Those familiar with Philip K. Dick‘s The Man in the High Castle will no doubt remember the careful allusions to its historical fiction that start trickling out in the novel’s first few pages, not the least of which being a shopkeep talking about his favorite brand of marijuana cigarettes. Industries that were complete fantasies at the time of the novel’s publication were part of the fabric of day-to-day life in the alternate 1960s of the story, and the novel is gorged with inventive details of Dick’s imagined world where Japan and Germany won World War II, from technological advances in travel and an endless stream of imagined societal tics. And though Amazon’s The Man in the High Castle, a 10-episode adaptation of Dick’s novel, brings the paranoid intrigue and political fury of this story of rebellion to vivid, engrossing life, the series often sleeps on the source material’s vibrant hash of personal nuances, to say nothing of Dick’s oft-forgotten sense of humor.
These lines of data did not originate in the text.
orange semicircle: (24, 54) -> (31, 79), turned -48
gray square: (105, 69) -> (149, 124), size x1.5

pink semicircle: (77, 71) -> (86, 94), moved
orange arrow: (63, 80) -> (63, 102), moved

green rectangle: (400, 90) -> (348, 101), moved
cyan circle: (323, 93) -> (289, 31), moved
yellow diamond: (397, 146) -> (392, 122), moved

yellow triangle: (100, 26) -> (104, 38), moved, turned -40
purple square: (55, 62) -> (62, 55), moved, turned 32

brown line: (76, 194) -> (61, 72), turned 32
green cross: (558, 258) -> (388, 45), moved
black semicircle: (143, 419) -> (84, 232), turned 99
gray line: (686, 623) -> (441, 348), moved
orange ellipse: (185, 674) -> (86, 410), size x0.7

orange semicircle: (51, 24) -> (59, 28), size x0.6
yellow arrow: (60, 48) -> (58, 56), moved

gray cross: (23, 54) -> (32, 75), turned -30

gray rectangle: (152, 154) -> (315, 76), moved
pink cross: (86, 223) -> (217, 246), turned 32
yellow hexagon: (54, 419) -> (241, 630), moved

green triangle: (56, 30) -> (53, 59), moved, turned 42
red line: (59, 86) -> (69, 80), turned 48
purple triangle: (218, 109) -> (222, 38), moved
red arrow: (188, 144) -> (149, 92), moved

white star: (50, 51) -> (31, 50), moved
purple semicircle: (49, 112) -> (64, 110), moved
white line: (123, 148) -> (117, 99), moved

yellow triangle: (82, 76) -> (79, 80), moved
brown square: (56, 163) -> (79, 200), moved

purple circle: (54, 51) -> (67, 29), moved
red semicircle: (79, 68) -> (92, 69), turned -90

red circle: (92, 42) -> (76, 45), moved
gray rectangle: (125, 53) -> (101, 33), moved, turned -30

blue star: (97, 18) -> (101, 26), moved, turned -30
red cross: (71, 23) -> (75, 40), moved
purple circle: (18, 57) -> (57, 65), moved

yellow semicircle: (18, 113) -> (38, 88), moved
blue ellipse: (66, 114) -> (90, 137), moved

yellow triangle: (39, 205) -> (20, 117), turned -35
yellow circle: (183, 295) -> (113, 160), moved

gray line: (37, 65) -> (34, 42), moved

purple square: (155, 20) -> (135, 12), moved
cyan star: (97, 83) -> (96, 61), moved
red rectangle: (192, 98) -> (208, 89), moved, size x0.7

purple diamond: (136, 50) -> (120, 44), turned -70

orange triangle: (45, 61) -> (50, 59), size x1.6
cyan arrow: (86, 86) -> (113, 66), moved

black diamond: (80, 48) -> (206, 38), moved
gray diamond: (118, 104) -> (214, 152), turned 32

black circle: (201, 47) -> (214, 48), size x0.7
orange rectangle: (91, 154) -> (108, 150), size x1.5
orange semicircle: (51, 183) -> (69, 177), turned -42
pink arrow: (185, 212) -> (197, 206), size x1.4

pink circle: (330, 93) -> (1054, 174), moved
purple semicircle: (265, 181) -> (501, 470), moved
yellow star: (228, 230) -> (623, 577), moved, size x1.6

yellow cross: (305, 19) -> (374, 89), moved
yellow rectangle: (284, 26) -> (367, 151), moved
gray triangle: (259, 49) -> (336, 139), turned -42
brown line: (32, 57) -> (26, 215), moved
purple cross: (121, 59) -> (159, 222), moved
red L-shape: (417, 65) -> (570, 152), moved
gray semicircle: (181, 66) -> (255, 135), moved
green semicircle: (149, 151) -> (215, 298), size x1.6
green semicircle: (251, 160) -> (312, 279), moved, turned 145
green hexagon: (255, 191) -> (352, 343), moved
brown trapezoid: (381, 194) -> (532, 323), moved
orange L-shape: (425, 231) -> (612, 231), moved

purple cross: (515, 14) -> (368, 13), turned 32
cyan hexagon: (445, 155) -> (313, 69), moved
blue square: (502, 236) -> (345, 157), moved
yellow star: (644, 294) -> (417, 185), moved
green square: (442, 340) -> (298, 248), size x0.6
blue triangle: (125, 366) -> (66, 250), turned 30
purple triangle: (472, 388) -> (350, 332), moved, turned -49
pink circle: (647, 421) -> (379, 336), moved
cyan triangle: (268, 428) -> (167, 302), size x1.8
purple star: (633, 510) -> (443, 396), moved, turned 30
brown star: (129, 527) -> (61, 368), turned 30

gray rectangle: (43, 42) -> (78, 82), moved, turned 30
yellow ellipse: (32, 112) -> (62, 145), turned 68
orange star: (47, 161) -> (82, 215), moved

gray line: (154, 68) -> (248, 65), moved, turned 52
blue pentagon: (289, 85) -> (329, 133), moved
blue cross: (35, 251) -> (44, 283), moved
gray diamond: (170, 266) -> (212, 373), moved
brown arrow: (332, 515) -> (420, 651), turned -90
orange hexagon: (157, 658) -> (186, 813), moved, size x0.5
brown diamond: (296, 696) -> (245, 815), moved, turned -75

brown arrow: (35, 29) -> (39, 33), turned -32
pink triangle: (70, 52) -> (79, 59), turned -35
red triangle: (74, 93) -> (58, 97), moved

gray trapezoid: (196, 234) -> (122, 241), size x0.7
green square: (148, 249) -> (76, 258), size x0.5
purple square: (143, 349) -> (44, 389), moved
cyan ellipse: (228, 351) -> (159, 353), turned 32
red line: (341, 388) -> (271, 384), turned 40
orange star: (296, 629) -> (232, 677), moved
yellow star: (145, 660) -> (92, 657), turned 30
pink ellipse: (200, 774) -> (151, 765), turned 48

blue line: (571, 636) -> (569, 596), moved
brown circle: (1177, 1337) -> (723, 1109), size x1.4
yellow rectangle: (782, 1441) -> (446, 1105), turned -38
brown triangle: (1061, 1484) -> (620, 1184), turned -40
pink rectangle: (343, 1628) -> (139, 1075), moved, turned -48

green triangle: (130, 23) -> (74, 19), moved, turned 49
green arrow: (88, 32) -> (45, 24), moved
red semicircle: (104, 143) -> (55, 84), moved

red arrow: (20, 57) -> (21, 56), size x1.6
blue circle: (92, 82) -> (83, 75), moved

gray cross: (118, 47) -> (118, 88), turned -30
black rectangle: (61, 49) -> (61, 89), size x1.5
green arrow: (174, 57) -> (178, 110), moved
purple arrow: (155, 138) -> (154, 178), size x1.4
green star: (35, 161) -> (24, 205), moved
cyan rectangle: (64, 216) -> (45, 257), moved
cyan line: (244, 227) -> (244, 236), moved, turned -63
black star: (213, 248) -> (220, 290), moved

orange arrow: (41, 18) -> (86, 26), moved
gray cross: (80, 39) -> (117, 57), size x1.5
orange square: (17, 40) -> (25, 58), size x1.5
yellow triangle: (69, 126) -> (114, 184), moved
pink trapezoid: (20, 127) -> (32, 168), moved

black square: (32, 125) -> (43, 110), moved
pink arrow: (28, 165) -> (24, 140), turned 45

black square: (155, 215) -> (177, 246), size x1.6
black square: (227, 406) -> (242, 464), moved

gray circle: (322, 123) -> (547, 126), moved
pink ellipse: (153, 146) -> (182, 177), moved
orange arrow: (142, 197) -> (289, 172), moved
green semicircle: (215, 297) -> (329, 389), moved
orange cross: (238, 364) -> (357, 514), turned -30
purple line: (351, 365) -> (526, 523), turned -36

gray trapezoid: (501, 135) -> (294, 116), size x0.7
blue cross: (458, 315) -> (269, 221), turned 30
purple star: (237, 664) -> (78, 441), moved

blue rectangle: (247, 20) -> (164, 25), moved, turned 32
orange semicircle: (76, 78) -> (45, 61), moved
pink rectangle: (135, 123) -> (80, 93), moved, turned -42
This, frankly, isn’t so surprising considering the fact that the series’ most recognizable executive producer is Ridley Scott, working with creator Frank Spotnitz, who is best known as a longtime EP for The X-Files. Scott’s reputation was built on two science fiction films, Alien and Blade Runner, the latter of which was based on Dick’s “Do Android’s Dream of Electric Sheep?,” and though the film remains an astounding masterwork of style and philosophical contemplation, there’s no denying that it similarly tones down the sheer strangeness of Dick’s writing. So, as we begin to get introduced to the world of The Man in the High Castle, wherein Aikido expert Juliana Crain (Alexa Davalos) is suddenly swept up in fighting for the resistance against her Japanese overseers in San Francisco, circa 1963, there’s a clear, overt seriousness to the overall tone, an insistence on the importance of the narrative’s dramatic muster, that’s hard to take all that seriously.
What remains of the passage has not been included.